**DATA UNDER STUDY**
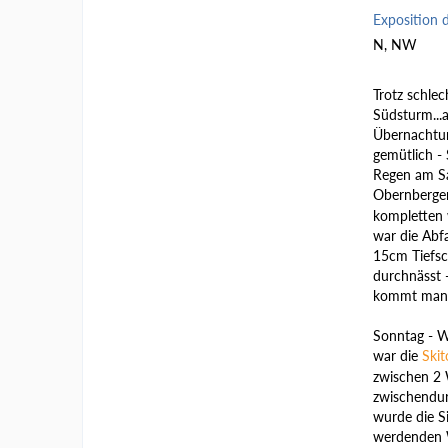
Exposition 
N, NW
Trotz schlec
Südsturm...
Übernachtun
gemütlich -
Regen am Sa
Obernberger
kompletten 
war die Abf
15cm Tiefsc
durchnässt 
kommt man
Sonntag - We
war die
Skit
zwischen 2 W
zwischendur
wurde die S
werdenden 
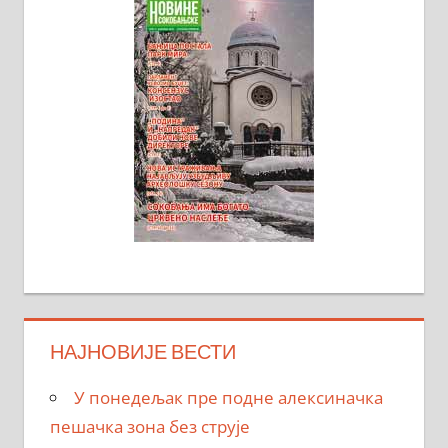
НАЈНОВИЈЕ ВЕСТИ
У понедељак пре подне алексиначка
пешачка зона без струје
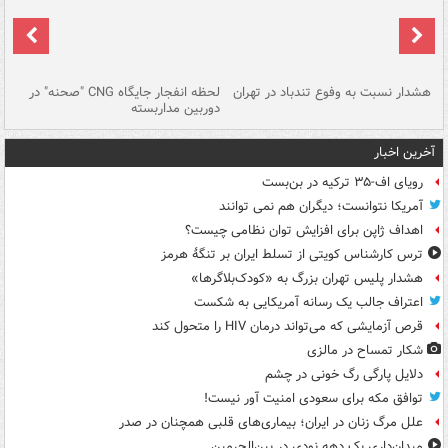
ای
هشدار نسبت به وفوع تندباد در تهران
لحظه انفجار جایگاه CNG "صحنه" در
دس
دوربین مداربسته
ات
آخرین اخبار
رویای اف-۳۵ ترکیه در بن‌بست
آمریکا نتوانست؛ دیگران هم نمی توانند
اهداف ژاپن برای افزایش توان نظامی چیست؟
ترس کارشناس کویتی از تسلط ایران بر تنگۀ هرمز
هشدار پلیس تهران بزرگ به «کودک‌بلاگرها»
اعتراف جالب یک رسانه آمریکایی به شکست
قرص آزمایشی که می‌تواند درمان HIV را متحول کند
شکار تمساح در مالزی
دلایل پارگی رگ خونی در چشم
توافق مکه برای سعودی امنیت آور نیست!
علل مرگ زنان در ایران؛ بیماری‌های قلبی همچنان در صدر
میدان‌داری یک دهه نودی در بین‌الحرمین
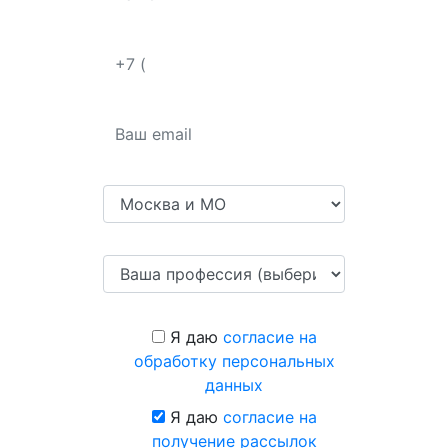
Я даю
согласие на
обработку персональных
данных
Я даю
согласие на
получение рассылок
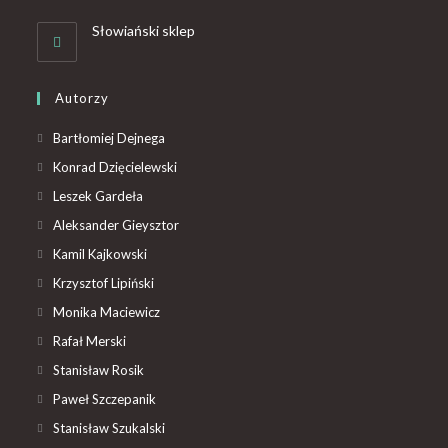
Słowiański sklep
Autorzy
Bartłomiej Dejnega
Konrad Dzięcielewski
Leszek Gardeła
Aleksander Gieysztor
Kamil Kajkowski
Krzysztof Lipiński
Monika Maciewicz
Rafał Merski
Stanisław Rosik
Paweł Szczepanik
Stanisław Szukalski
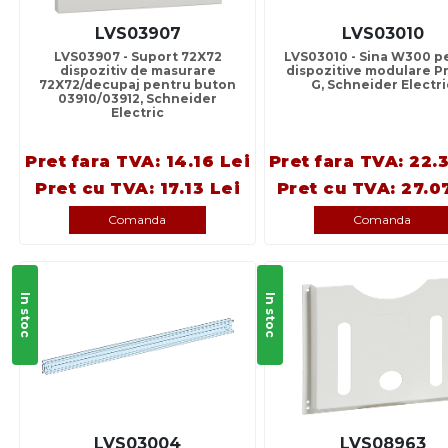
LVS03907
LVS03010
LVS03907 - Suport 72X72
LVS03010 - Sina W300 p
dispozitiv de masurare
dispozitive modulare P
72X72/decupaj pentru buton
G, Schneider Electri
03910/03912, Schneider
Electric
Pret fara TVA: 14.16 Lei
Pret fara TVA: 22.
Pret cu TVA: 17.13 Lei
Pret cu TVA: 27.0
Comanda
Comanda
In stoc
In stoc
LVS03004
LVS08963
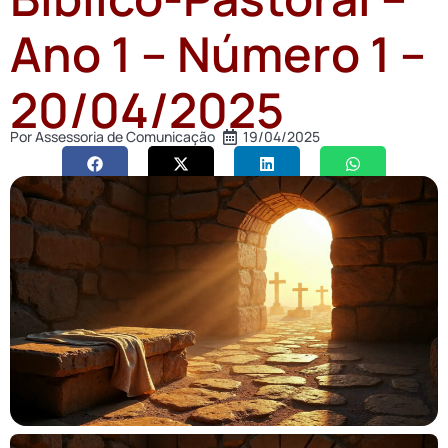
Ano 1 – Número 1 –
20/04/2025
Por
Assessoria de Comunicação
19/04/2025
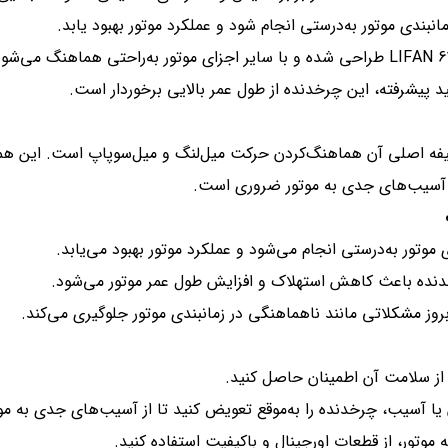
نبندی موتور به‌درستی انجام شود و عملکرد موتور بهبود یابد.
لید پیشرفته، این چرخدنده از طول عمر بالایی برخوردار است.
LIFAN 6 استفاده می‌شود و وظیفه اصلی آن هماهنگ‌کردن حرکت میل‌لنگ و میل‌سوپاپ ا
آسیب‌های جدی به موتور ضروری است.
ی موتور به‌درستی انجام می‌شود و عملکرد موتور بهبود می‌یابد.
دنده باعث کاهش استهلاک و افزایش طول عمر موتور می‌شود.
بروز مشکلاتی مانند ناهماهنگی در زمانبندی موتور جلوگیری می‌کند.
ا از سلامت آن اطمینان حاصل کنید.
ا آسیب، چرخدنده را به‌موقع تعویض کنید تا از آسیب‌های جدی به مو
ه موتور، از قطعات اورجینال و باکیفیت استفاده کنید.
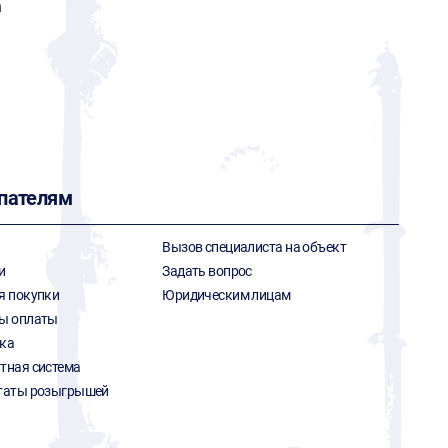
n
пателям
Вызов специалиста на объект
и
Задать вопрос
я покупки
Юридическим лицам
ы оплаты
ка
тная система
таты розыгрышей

**PROBLEM REQUIREMENTS**
"war die Abf" marks the first line to copy, and "ی موتور به‌درستی انجام می‌شود" marks the last. Repeat that stretch above exactly, with no pictures.

**TASK RESPONSE**
war die Abf
15cm Tiefsc
durchnässt 
kommt man
Sonntag - We
war die
Skit
zwischen 2 W
zwischendur
wurde die S
werdenden 
НАЈНОВИЈЕ ВЕСТИ
У понедељак пре подне алексиначка
пешачка зона без струје
ای
هشدار نسبت به وفوع تندباد در تهران
لحظه انفجار جایگاه CNG "صحنه" در
دس
دوربین مداربسته
ات
آخرین اخبار
رویای اف-۳۵ ترکیه در بن‌بست
آمریکا نتوانست؛ دیگران هم نمی توانند
اهداف ژاپن برای افزایش توان نظامی چیست؟
ترس کارشناس کویتی از تسلط ایران بر تنگۀ هرمز
هشدار پلیس تهران بزرگ به «کودک‌بلاگرها»
اعتراف جالب یک رسانه آمریکایی به شکست
قرص آزمایشی که می‌تواند درمان HIV را متحول کند
شکار تمساح در مالزی
دلایل پارگی رگ خونی در چشم
توافق مکه برای سعودی امنیت آور نیست!
علل مرگ زنان در ایران؛ بیماری‌های قلبی همچنان در صدر
میدان‌داری یک دهه نودی در بین‌الحرمین
Я даю
согласие на
обработку персональных
данных
Я даю
согласие на
получение рассылок
Słowiański sklep
Autorzy
Bartłomiej Dejnega
Konrad Dzięcielewski
Leszek Gardeła
Aleksander Gieysztor
Kamil Kajkowski
Krzysztof Lipiński
Monika Maciewicz
Rafał Merski
Stanisław Rosik
Paweł Szczepanik
Stanisław Szukalski
LVS03907
LVS03010
LVS03907 - Suport 72X72
LVS03010 - Sina W300 p
dispozitiv de masurare
dispozitive modulare P
72X72/decupaj pentru buton
G, Schneider Electri
03910/03912, Schneider
Electric
Pret fara TVA: 14.16 Lei
Pret fara TVA: 22.
Pret cu TVA: 17.13 Lei
Pret cu TVA: 27.0
Comanda
Comanda
In stoc
In stoc
LVS03004
LVS08963
Ano 1 – Número 1 –
20/04/2025
Por
Assessoria de Comunicação
19/04/2025
نبندی موتور به‌درستی انجام شود و عملکرد موتور بهبود یابد.
لید پیشرفته، این چرخدنده از طول عمر بالایی برخوردار است.
LIFAN 6 استفاده می‌شود و وظیفه اصلی آن هماهنگ‌کردن حرکت میل‌لنگ و میل‌سوپاپ ا
آسیب‌های جدی به موتور ضروری است.
ی موتور به‌درستی انجام می‌شود و عملکرد موتور بهبود می‌یابد.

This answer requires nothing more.